2629 - Optimizing Glioblastoma Radioimmunotherapy through Peptide-Based Immuno-PET/CT: Monitoring PD-L1 Upregulation Post-Radiation

Y. Wang¹, Z. Liu², and M. Hu¹; ¹Department of Radiation Oncology, Shandong Cancer Hospital and Institute, Shandong First Medical University and Shandong Academy of Medical Sciences, Jinan, Shandong, China, ²Shandong Cancer Hospital and Institute, Shandong First Medical University and Shandong Academy of Medical Sciences, Jinan, China

Purpose/Objective(s): The inefficacy of PD-1/PD-L1 monotherapy in glioblastoma (GBM) underscores the necessity for enhanced therapeutic strategies.

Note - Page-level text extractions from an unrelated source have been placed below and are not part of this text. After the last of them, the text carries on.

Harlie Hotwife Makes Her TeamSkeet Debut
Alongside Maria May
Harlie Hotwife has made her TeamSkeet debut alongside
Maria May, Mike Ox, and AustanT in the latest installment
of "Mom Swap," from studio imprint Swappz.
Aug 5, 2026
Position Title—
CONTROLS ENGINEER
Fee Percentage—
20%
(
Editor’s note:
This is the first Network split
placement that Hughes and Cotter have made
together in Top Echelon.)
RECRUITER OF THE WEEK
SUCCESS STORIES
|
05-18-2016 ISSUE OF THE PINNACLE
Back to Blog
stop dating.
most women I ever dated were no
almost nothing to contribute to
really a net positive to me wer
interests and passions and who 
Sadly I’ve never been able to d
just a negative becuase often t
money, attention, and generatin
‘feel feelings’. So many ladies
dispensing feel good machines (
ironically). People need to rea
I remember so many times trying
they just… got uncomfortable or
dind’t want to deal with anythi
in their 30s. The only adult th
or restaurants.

This study hypothesizes that precise, real-time monitoring of PD-L1 expression using a novel peptide-based immuno-PET/CT tracer, [¹⁸F]AlF-PCP2, could optimize the timing and effectiveness of radioimmunotherapy. Materials/

Methods: [¹⁸F]AlF-PCP2 was synthesized and characterized for its binding affinity to PD-L1 using surface plasmon resonance (SPR). Its specificity and uptake were evaluated in vitro and in vivo in various GBM cell lines and orthotopic xenograft models. The tracers effectiveness in detecting PD-L1 expression changes post-radiotherapy (RT) treatment was assessed, along with its potential in identifying candidates for combination immunotherapy.

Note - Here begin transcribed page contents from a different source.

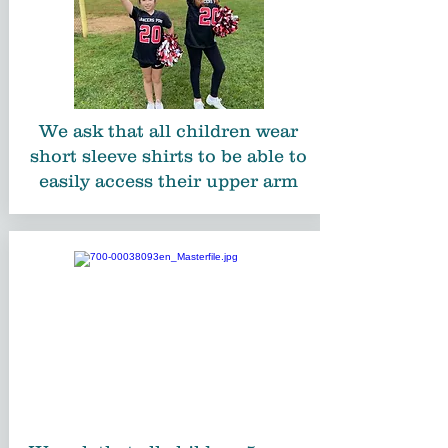
We ask that all children wear
short sleeve shirts to be able to
easily access their upper arm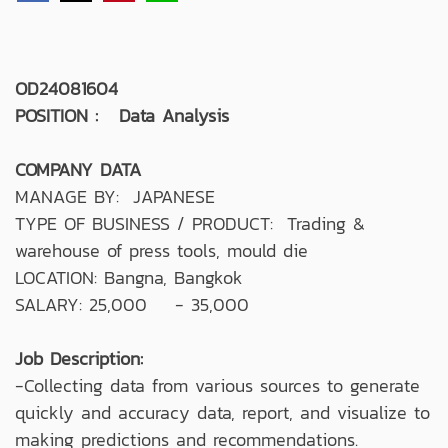
OD24081604
POSITION : Data Analysis
COMPANY DATA
MANAGE BY: JAPANESE
TYPE OF BUSINESS / PRODUCT: Trading &
warehouse of press tools, mould die
LOCATION: Bangna, Bangkok
SALARY: 25,000 - 35,000
Job Description:
-Collecting data from various sources to generate
quickly and accuracy data, report, and visualize to
making predictions and recommendations.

Results: In vitro and in vivo, [¹⁸F]AlF-PCP2 exhibited specific, high-affinity binding to PD-L1, with a binding constant (K_D) of 0.24 nM. PET/CT imaging in the orthotopic U251MG model revealed a significant accumulation of [¹⁸F]AlF-PCP2 in tumors (9.51 ± 0.4%ID/cc), correlating with blood-brain barrier disruption as observed in Gd-DTPA-enhanced MRI. However, there was a 5.56 ± 0.03% decrease in uptake compared to subcutaneous tumors. Remarkably, after 15 Gy of RT, [¹⁸F]AlF-PCP2 uptake in tumors increased to 12.04 ± 1.43%ID/cc from 9.51 ± 0.73%ID/cc in controls, indicating enhanced PD-L1 expression consistent with immunohistochemistry findings. Fractionated RT (5 Gy × 3 fractions) further amplified PD-L1 upregulation (13.9 ± 1.54 %ID/cc) compared to a single dose (11.48 ± 1.05 %ID/cc). Identifying mice with significant PD-L1 upregulation after RT (IFN-? intervention) and then recruiting them to receive combination anti-PD-L1 therapy improved survival (P=0.0279).

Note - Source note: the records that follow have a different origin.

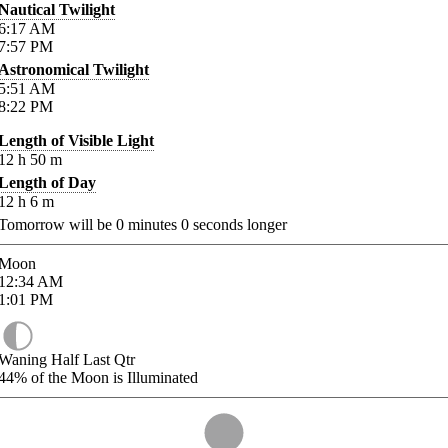
Nautical Twilight
6:17
AM
7:57
PM
Astronomical Twilight
5:51
AM
8:22
PM
Length of Visible Light
12
h
50
m
Length of Day
12
h
6
m
Tomorrow will be
0
minutes
0
seconds longer
Moon
12:34
AM
1:01
PM
Waning Half Last Qtr
44%
of the Moon is Illuminated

Conclusion: [¹⁸F]AlF-PCP2 immuno-PET/CT enables precise, non-invasive monitoring of PD-L1 expression dynamics in glioblastoma post-radiation, offering a strategic advantage in optimizing radioimmunotherapy. This studys findings suggest that patients with early PD-L1 upregulation during radiotherapy could benefit significantly from subsequent anti-PD-L1 therapy, underlining the importance of tailored treatment strategies.